There are many factors that go into planning for the future and purchasing life insurance is one of the most important. It’s what financially secures your family in the event of your passing. However, there are multiple types of life insurance aside you can choose from with each one catering to different needs. In this article, we’ll be going over the different types of life insurance and why you should cash in on your policy.
Whole, or permanent, policies are the go-to life form of life insurance for many reasons. For starters, this policy covers you up to your death. It’s also the only policy you can invest in without too much thought. As you continue to pay the premiums every month, this policy builds up cash value overtime. This makes it one of the best coverages to acquire as early as possible. Buying a coverage as early as your 20s and maintaining steady payments can increase this policy’s value by a very large margin. As a result, this makes whole policies a fantastic option to cash in.
You don’t need to die to acquire a payout from your life insurance. Cashing in your life insurance, however, isn’t as simple as you may think. You can’t just go and sell it on a whim. Before you can cash in your policy, you need to determine its value. There are a lot of online guides you can read through that explain in detail on how you can determine the cash value of your policy and the factors that can impact it. Once you’re prepared, you can start looking for a reputable life settlement company.
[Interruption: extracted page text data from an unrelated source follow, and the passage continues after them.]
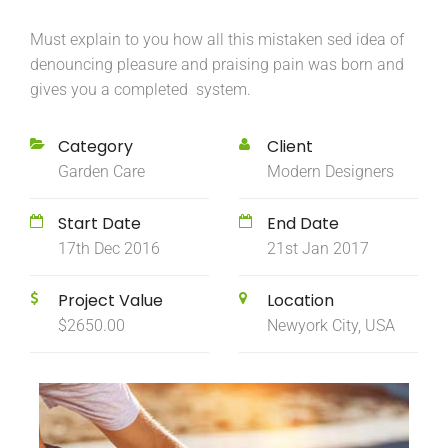
Must explain to you how all this mistaken sed idea of
denouncing pleasure and praising pain was born and
gives you a completed system.
Category
Client
Garden Care
Modern Designers
Start Date
End Date
17th Dec 2016
21st Jan 2017
Project Value
Location
$2650.00
Newyork City, USA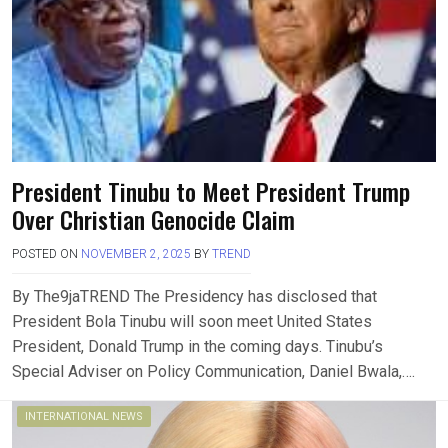
President Tinubu to Meet President Trump
Over Christian Genocide Claim
POSTED ON
NOVEMBER 2, 2025
BY
TREND
By The9jaTREND The Presidency has disclosed that
President Bola Tinubu will soon meet United States
President, Donald Trump in the coming days. Tinubu’s
Special Adviser on Policy Communication, Daniel Bwala,….
INTERNATIONAL NEWS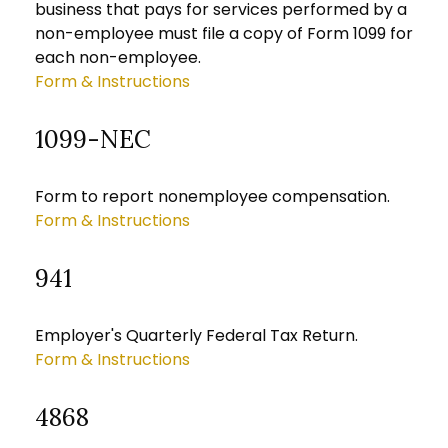
business that pays for services performed by a
non-employee must file a copy of Form 1099 for
each non-employee.
Form & Instructions
1099-NEC
Form to report nonemployee compensation.
Form & Instructions
941
Employer's Quarterly Federal Tax Return.
Form & Instructions
4868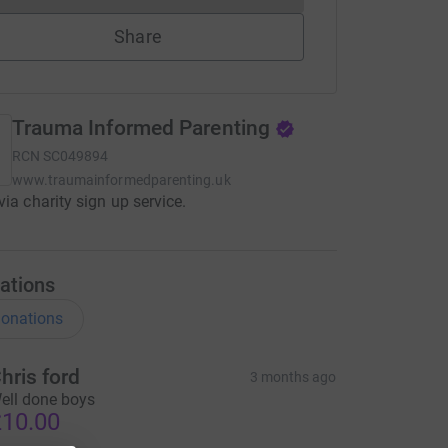
Share
Trauma Informed Parenting
RCN
SC049894
www.traumainformedparenting.uk
via charity sign up service.
ations
onations
hris ford
3 months ago
ell done boys
10.00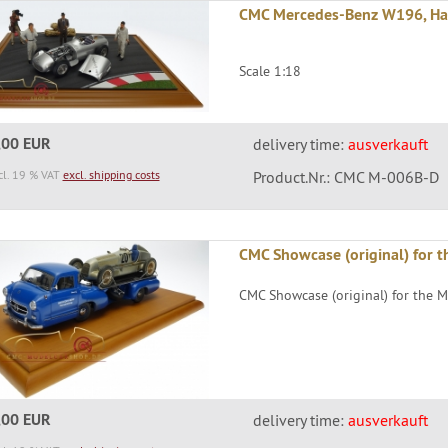
CMC Mercedes-Benz W196, Han
Scale 1:18
,00 EUR
delivery time:
ausverkauft
cl. 19 % VAT
excl. shipping costs
Product.Nr.: CMC M-006B-D
CMC Showcase (original) for t
CMC Showcase (original) for the M
,00 EUR
delivery time:
ausverkauft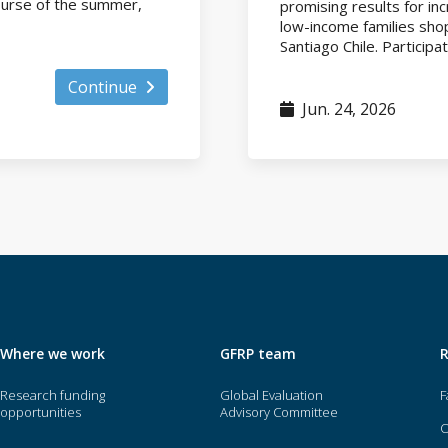
course of the summer,
promising results for i
low-income families shop
Santiago Chile. Participat
Continue
Jun. 24, 2026
Where we work
GFRP team
Research funding
Global Evaluation
F
opportunities
Advisory Committee
O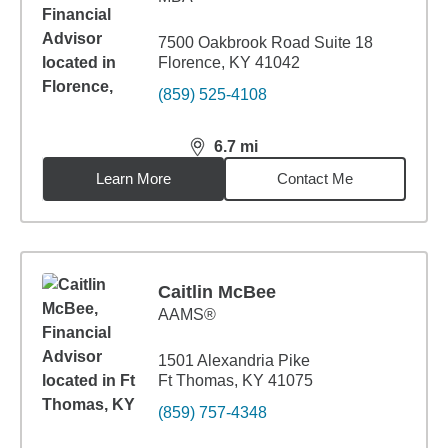
7500 Oakbrook Road Suite 18
Florence, KY 41042
(859) 525-4108
6.7
mi
distance,
6.7
miles
Learn More
Contact Me
Caitlin McBee
AAMS®
1501 Alexandria Pike
Ft Thomas, KY 41075
(859) 757-4348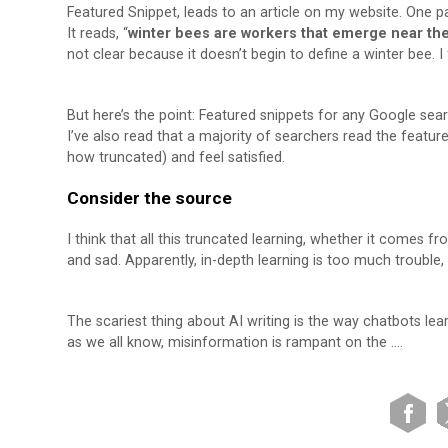
Featured Snippet, leads to an article on my website. One pa
It reads, “
winter bees are workers that emerge near the
not clear because it doesn’t begin to define a winter bee. I 
But here’s the point: Featured snippets for any Google sea
I’ve also read that a majority of searchers read the featu
how truncated) and feel satisfied.
Consider the source
I think that all this truncated learning, whether it comes 
and sad. Apparently, in-depth learning is too much trouble,
The scariest thing about AI writing is the way chatbots le
as we all know, misinformation is rampant on the ….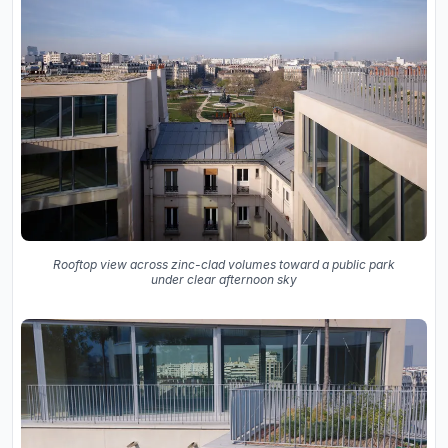
Rooftop view across zinc-clad volumes toward a public park
under clear afternoon sky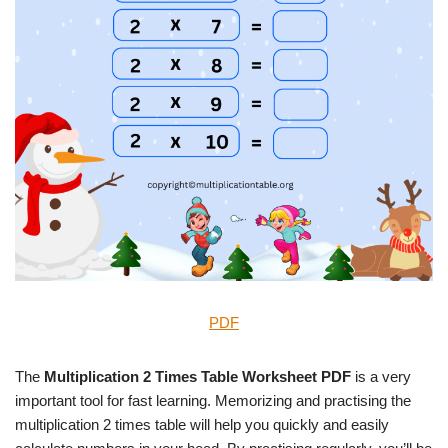
PDF
The
Multiplication 2 Times Table Worksheet PDF
is a very
important tool for fast learning. Memorizing and practising the
multiplication 2 times table will help you quickly and easily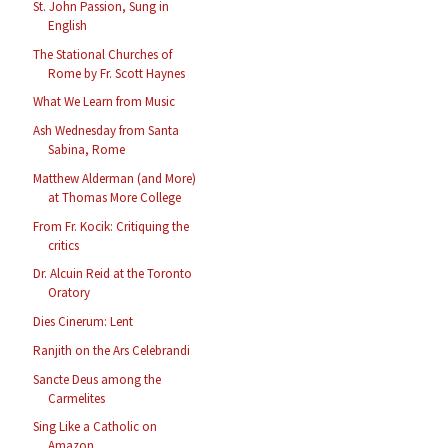
St. John Passion, Sung in
English
The Stational Churches of
Rome by Fr. Scott Haynes
What We Learn from Music
Ash Wednesday from Santa
Sabina, Rome
Matthew Alderman (and More)
at Thomas More College
From Fr. Kocik: Critiquing the
critics
Dr. Alcuin Reid at the Toronto
Oratory
Dies Cinerum: Lent
Ranjith on the Ars Celebrandi
Sancte Deus among the
Carmelites
Sing Like a Catholic on
Amazon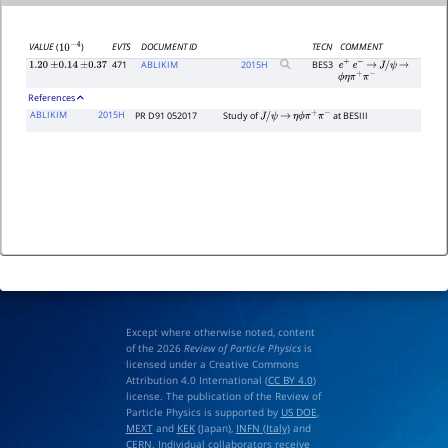
EVTS
DOCUMENT ID
TECN
COMMENT
VALUE
(
)
10
−
4
471
ABLIKIM
2015
H
BES3
1.20
±
0.14
±
0.37
e
+
e
−
→
J
/
ψ
→
ϕ
η
π
+
π
−
References
ABLIKIM
2015H
PR D91 052017
Study of
at BESIII
J
/
ψ
→
η
ϕ
π
+
π
−
Except where otherwise noted, content
of the 2026
Review of Particle Physics
is
licensed under a Creative Commons
Attribution 4.0 International (
CC BY 4.0
)
license. The publication of the Review of
Particle Physics is supported by
US DOE
,
MEXT
and
KEK
(Japan),
INFN (Italy)
and
CERN
. Individual collaborators receive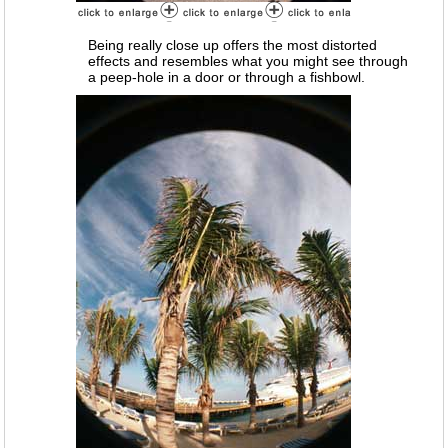
Being really close up offers the most distorted
effects and resembles what you might see through
a peep-hole in a door or through a fishbowl.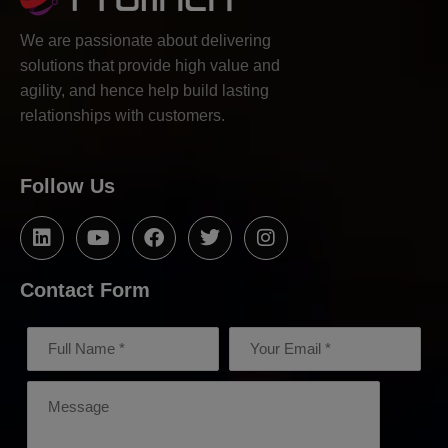
We are passionate about delivering
solutions that provide high value and
agility, and hence help build lasting
relationships with customers.
Follow Us
Contact Form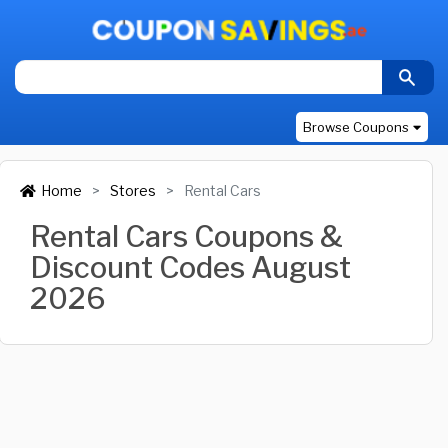
Browse Coupons
Home
Stores
Rental Cars
Rental Cars Coupons &
Discount Codes August
2026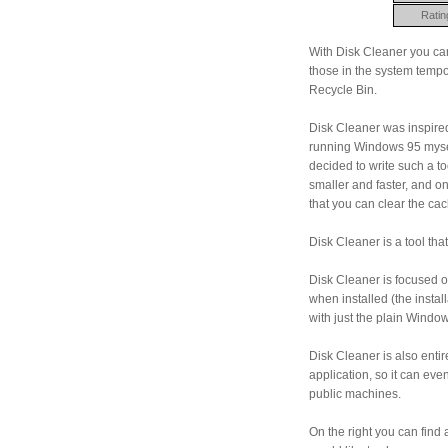
Ratin
With Disk Cleaner you can
those in the system tempo
Recycle Bin.
Disk Cleaner was inspired
running Windows 95 mysel
decided to write such a t
smaller and faster, and one 
that you can clear the c
Disk Cleaner is a tool th
Disk Cleaner is focused 
when installed (the installa
with just the plain Wind
Disk Cleaner is also entir
application, so it can ev
public machines.
On the right you can find 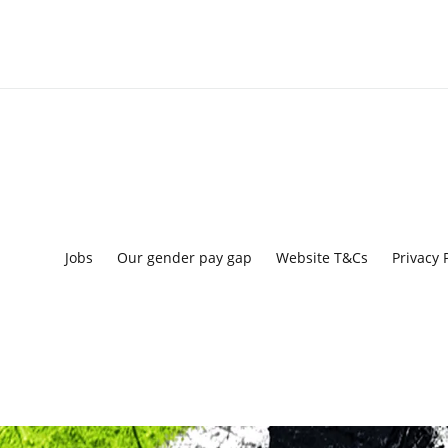
Jobs
Our gender pay gap
Website T&Cs
Privacy 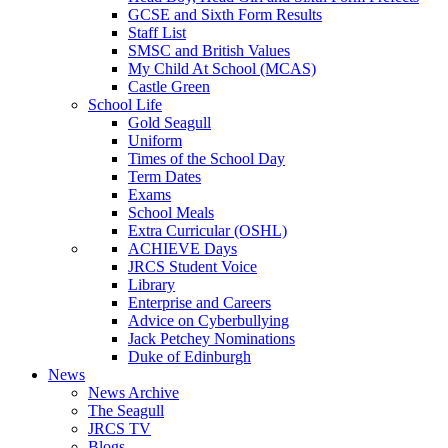
GCSE and Sixth Form Results
Staff List
SMSC and British Values
My Child At School (MCAS)
Castle Green
School Life
Gold Seagull
Uniform
Times of the School Day
Term Dates
Exams
School Meals
Extra Curricular (OSHL)
ACHIEVE Days
JRCS Student Voice
Library
Enterprise and Careers
Advice on Cyberbullying
Jack Petchey Nominations
Duke of Edinburgh
News
News Archive
The Seagull
JRCS TV
Blogs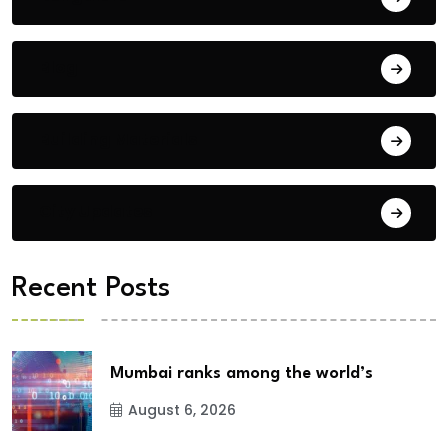
Blog
Building Materials
City Updates
Recent Posts
Mumbai ranks among the world’s
August 6, 2026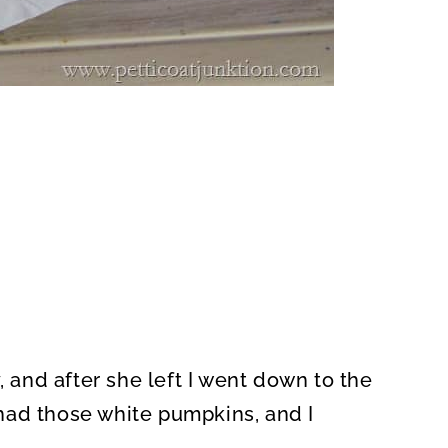
, and after she left I went down to the
I had those white pumpkins, and I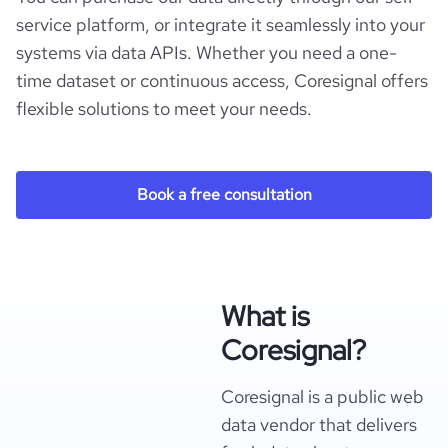
service platform, or integrate it seamlessly into your
systems via data APIs. Whether you need a one-
time dataset or continuous access, Coresignal offers
flexible solutions to meet your needs.
Book a free consultation
What is
Coresignal?
Coresignal is a public web
data vendor that delivers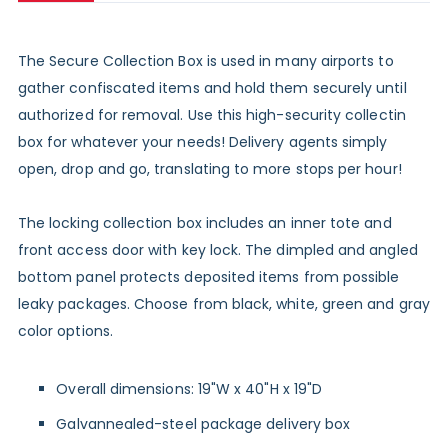
The Secure Collection Box is used in many airports to
gather confiscated items and hold them securely until
authorized for removal. Use this high-security collectin
box for whatever your needs! Delivery agents simply
open, drop and go, translating to more stops per hour!
The locking collection box includes an inner tote and
front access door with key lock. The dimpled and angled
bottom panel protects deposited items from possible
leaky packages. Choose from black, white, green and gray
color options.
Overall dimensions: 19"W x 40"H x 19"D
Galvannealed-steel package delivery box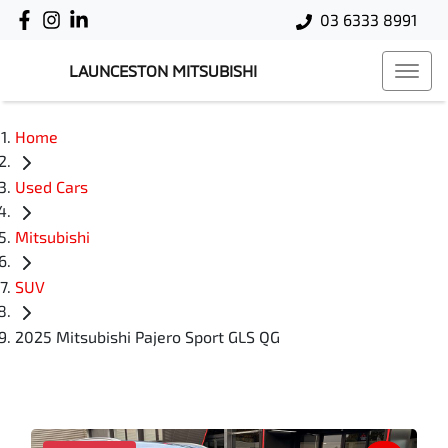
03 6333 8991
LAUNCESTON MITSUBISHI
Home
Used Cars
Mitsubishi
SUV
2025 Mitsubishi Pajero Sport GLS QG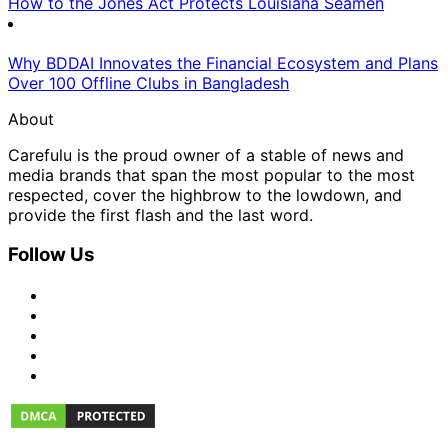
How to the Jones Act Protects Louisiana Seamen
Why BDDAI Innovates the Financial Ecosystem and Plans
Over 100 Offline Clubs in Bangladesh
About
Carefulu is the proud owner of a stable of news and
media brands that span the most popular to the most
respected, cover the highbrow to the lowdown, and
provide the first flash and the last word.
Follow Us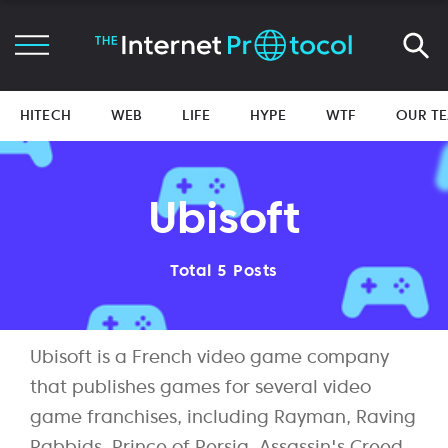
HITECH
WEB
LIFE
HYPE
WTF
OUR T
Ubisoft
Total 5 Posts
Ubisoft is a French video game company
that publishes games for several video
game franchises, including Rayman, Raving
Rabbids, Prince of Persia, Assassin's Creed,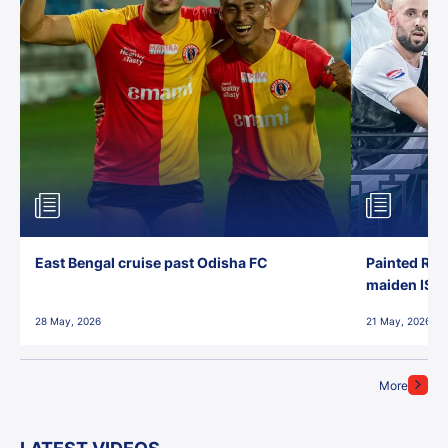
East Bengal cruise past Odisha FC
Painted Red
maiden ISL t
28 May, 2026
21 May, 2026
More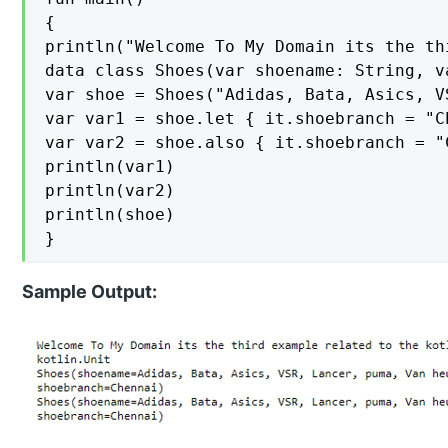
{

println("Welcome To My Domain its the th
data class Shoes(var shoename: String, v
var shoe = Shoes("Adidas, Bata, Asics, V
var var1 = shoe.let { it.shoebranch = "Ch
var var2 = shoe.also { it.shoebranch = "C
println(var1)

println(var2)

println(shoe)

}
Sample Output: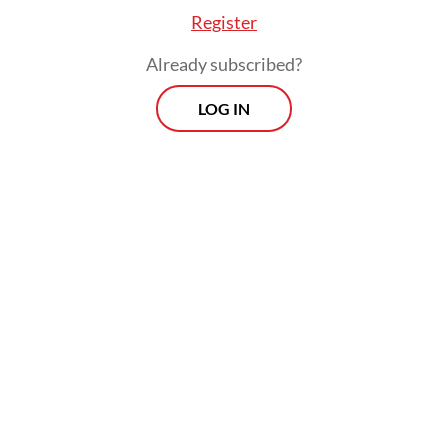
Register
Already subscribed?
LOG IN
The ruling followed a petition by two locals,
who argued that granting long-term land
rights could undermine the interests of
future generations.
Prospects
Every Monday
With exclusive interviews and in-depth coverage of the
region's most pressing business issues, "Prospects" is the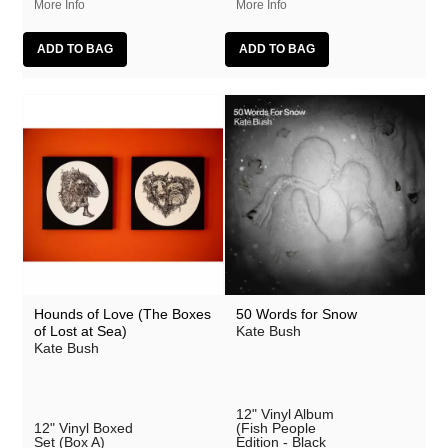
More Info
More Info
Hounds of Love (The Boxes
50 Words for Snow
of Lost at Sea)
Kate Bush
Kate Bush
12" Vinyl Album
12" Vinyl Boxed
(Fish People
Set (Box A)
Edition - Black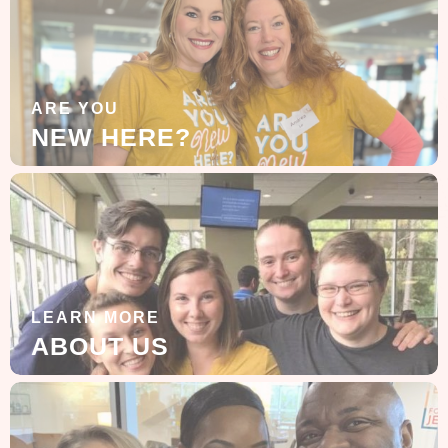
ARE YOU
NEW HERE?
LEARN MORE
ABOUT US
Term life insurance is the second most common coverage and is the polar opposite of a permanent policy. Instead of accruing value over time, a term policy gives you a set amount of funds that decreases over the years. How long this policy is active depends on how you go about it. You can have a term policy for as long as 30 years. The death benefit also functions differently. Once the allotted time has passed, then policy is no longer considered active, and you won’t get anything.
You can only receive a benefit if you either sell the policy or pass away while the policy is still active and there are many factors that will affect the price of your policy. Bear in mind, if you choose to sell your term policy, you want to make sure that it can be converted into a permanent insurance policy. Term policies themselves have no cash value at all, which can make them a slight gamble to sell to someone.
Universal life insurance works a little similar to a whole policy, but its value is completely determined by the stock market. The stock market that this policy is a part of is single handedly chosen by your insurer. Furthermore, universal policies require far more attention than the previous two as it’s technically an investment. However, unlike permanent and term coverage, universal coverage has pros and cons, like a limit on the investment for example. It doesn’t affect the overall base of the insurance, but you can’t invest too much.